C’est au nom de cette mission, de ce service – faire resplendir la lumière du Christ – que François a écrit aux dirigeants de la planète et des élites économiques, réunis récemment à Davos, en Suisse, pour le Forum économique mondial sur le thème de la « quatrième révolution industrielle ».
Dans un contexte géopolitique marqué par les attentats et la crise migratoire, il rappelle les menaces de destruction de la personne humaine, et désigne le danger que représente « la transformation de notre planète en un jardin vide pour le plaisir de quelques élus ». « L’homme doit guider le développement technologique, sans se laisser dominer par lui », souligne-t-il avec force, en insistant pour ne jamais permettre que « la culture du bien être nous anesthésie » au point de nous rendre incapables « d’éprouver de la compassion devant le cri de douleur des autres ».
« N’oubliez pas les pauvres! » lance-t-il en forme d’alarme aux participants du Forum de Davos, continuant de susciter l’ouverture des cœurs aux « nouveautés de l’Esprit Saint », avant qu’il ne soit trop tard, désireux de favoriser en chacun une révolution intérieure, un changement d’ordre spirituel.
Trois ans déjà après la démission de Benoît XVI, ce Jubilé de la Miséricorde, que François a voulu en urgence dix ans avant la date prévue pour un jubilé ordinaire, fait résonner en nous le texte du prophète Isaïe lu par Jésus dans la synagogue de Nazareth au début de son ministère public : « L’Esprit du Seigneur m’a envoyé porter la Bonne Nouvelle aux pauvres, annoncer aux captifs leur libération, et aux aveugles qu’ils retrouveront la vue, remettre en liberté les opprimés… ».
Il s’agit d’une libération de l’égoïsme, de l’envie et du repli sur soi, une guérison à demander, plus nécessaire que jamais.
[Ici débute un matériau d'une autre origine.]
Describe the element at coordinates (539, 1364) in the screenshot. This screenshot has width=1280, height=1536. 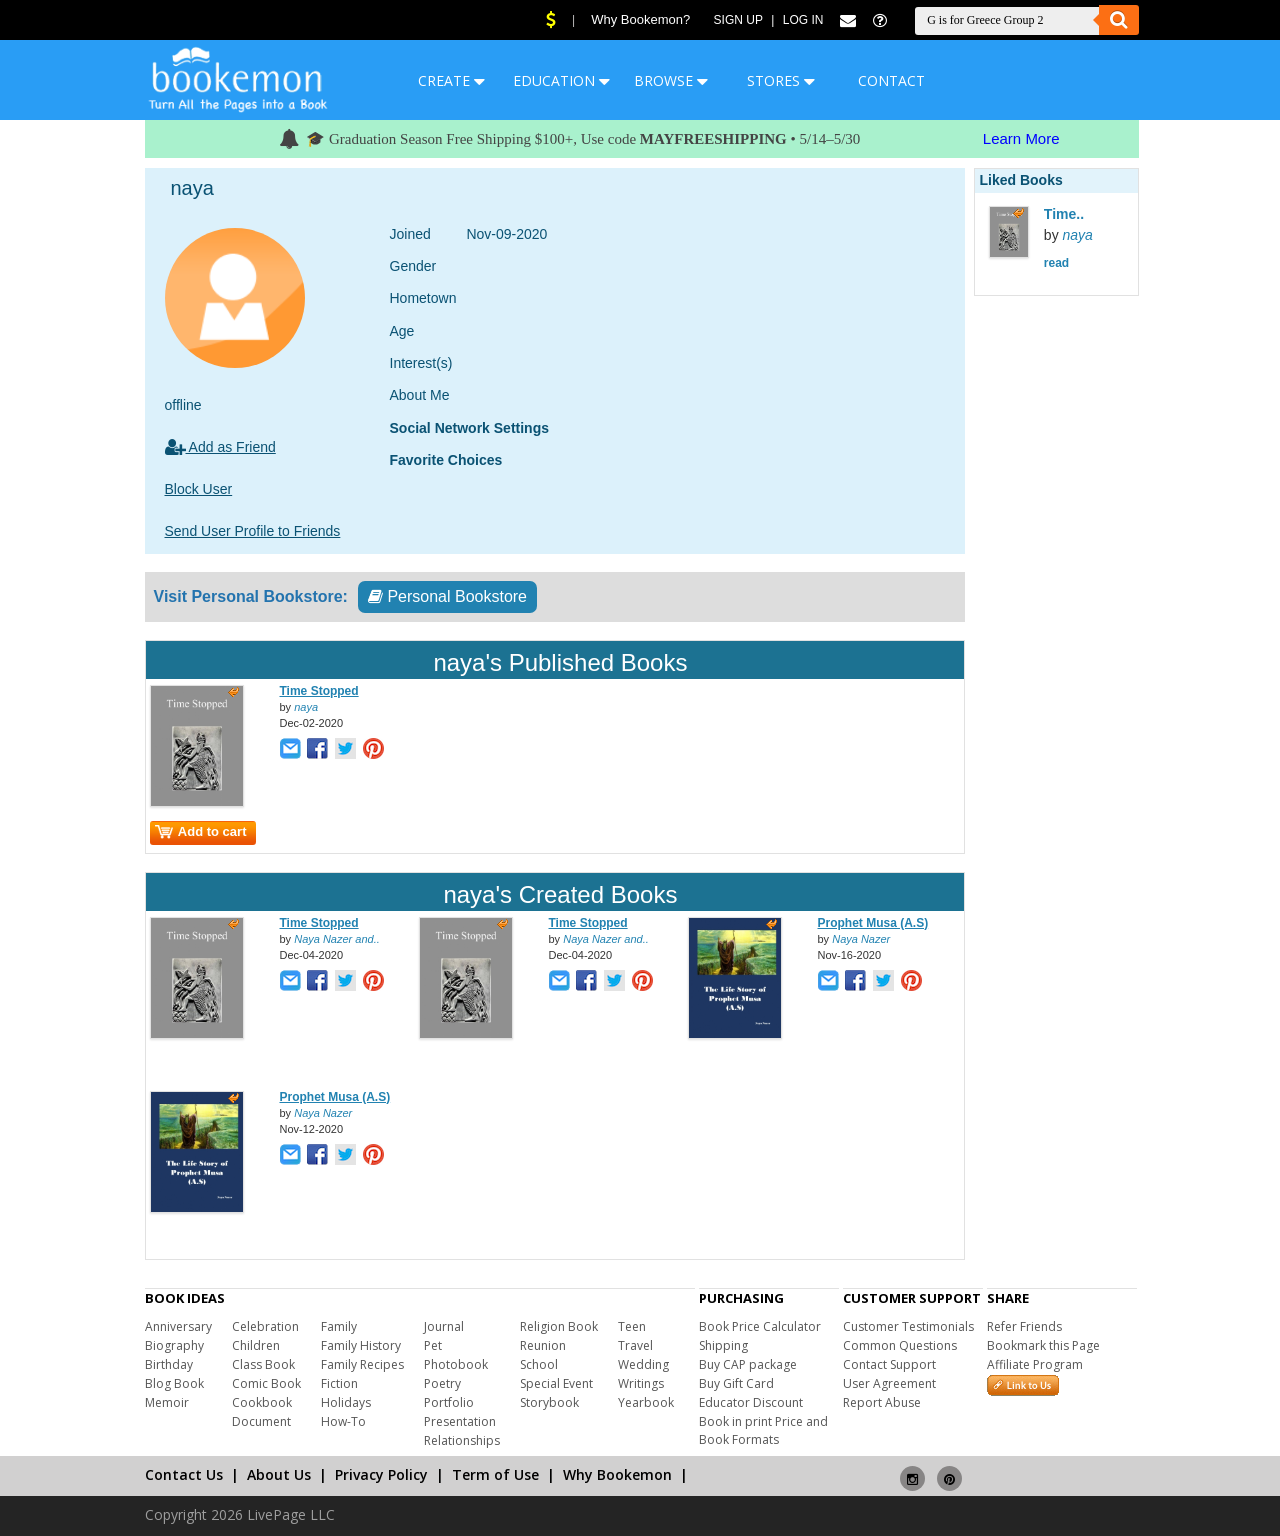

Le don de l’empathie et de la compassion
Le pape donnait ces derniers jours l’exemple biblique de David, qui fit tuer son officier dévoué, Urie le Hittite, pour prendre sa femme, avant de reconnaître sa barbarie, et de demander pardon en reconnaissant son péché devant le prophète Nathan. « Il n’y a pas de saint sans péché, ni de pécheur sans futur », disait le Saint-Père, nous invitant à recourir sans attendre au sacrement du pardon.
Je repense souvent aux paroles de son premier angélus, le 17 mars 2013 : « Rappelons-nous du prophète Isaïe, qui affirmait que même si nos péchés étaient rouges comme l’écarlate, l’amour de Dieu les rendrait blancs comme la neige. C’est beau, la miséricorde ! ». Il nous racontait qu’à peine nommé évêque, en 1992, la statue de la Vierge de Fatima était arrivée à Buenos Aires et qu’à cette occasion une grande messe pour les malades avait été célébrée, au cours de laquelle une femme âgée lui fit mieux comprendre que « si le Seigneur ne pardonnait pas tout, le monde n’existerait pas… ».
Au début du Carême, à l’occasion du Mercredi des Cendres, il enverra dans le monde entier des « missionnaires de la Miséricorde » choisis sur tous les continents en accord avec leurs évêques, pour prêcher et pardonner les péchés les plus graves. Le corps de saint Padre Pio, inlassable confesseur canonisé par Jean-Paul II en 2002, sera vénéré par les fidèles dans la basilique Saint-Pierre du 5 au 11 février, ainsi que les reliques de saint Léopold Mandic, prêtre capucin d’origine croate, qui fut lui aussi un authentique témoin de l’amour de Dieu (1).
Tous deux intercèdent pour la guérison de notre mémoire blessée, et pour nous orienter dans des processus de réconciliation. Comprendrons-nous à temps qu’il n’y a pas de changement profond et durable sans conversion personnelle, et comme des pauvres, les mains ouvertes, dans la prière, aurons-nous l’humilité de demander à Dieu le don de l’empathie et de la compassion?
(1) Leurs portraits, réalisés en mosaïque par le Père Rupnik, illustre cet article sur une photo que j’ai prise l’été dernier lors d’un pèlerinage au sanctuaire de San Giovanni Rotondo où repose Padre Pio.